Check each line of the material below for "Vacanze" and copy those where it appears.
** SUPPLIED RECORDS follows **
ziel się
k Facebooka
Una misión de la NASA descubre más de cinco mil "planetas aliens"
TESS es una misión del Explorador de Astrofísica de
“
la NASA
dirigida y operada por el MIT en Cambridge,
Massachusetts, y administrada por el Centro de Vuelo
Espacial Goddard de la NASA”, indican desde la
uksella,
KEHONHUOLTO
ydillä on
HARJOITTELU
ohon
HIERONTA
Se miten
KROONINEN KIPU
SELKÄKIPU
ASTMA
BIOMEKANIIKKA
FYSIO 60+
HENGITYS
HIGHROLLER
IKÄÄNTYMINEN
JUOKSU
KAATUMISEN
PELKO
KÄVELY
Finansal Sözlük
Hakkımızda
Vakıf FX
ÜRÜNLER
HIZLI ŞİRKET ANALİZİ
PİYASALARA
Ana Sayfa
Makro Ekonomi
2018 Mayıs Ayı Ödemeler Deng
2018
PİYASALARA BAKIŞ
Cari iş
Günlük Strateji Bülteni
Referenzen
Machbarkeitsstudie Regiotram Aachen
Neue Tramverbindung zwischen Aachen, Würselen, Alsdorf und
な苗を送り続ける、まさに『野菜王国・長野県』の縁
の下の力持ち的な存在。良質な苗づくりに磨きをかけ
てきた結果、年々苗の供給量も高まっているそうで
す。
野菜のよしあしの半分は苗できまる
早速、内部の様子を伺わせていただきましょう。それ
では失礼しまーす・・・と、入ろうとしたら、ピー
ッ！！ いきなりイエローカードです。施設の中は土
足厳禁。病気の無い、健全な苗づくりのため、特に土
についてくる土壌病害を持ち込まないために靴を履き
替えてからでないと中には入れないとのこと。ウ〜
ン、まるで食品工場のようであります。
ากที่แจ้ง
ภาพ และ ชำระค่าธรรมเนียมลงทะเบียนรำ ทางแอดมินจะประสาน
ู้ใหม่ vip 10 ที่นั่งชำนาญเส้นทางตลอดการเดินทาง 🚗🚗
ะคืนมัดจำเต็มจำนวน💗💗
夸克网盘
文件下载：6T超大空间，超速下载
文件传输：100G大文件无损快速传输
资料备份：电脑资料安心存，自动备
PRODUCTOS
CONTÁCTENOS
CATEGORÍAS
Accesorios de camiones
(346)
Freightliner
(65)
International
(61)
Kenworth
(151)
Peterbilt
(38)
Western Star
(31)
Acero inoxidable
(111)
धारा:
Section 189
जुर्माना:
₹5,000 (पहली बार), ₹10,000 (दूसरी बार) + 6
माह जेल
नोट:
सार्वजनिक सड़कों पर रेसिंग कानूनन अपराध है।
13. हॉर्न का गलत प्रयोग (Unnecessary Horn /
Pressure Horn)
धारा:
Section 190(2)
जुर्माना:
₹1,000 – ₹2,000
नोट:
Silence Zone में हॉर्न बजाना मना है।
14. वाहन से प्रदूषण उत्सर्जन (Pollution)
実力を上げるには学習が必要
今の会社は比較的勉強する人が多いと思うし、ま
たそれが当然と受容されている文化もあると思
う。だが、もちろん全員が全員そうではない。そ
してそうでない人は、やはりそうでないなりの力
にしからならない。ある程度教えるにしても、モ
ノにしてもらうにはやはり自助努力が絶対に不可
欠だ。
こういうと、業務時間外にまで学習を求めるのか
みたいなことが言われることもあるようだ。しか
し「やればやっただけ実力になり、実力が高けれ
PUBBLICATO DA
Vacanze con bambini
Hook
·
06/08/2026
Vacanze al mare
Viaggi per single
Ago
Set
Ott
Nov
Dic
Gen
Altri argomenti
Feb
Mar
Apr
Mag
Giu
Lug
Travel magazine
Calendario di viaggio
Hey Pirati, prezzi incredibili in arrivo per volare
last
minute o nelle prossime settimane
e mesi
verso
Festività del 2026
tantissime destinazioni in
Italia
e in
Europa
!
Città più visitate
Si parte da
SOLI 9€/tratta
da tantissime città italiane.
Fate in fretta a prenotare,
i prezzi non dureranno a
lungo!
** End of SUPPLIED RECORDS **
▸ **WRITTEN SOLUTION**
Vacanze con bambini
Vacanze al mare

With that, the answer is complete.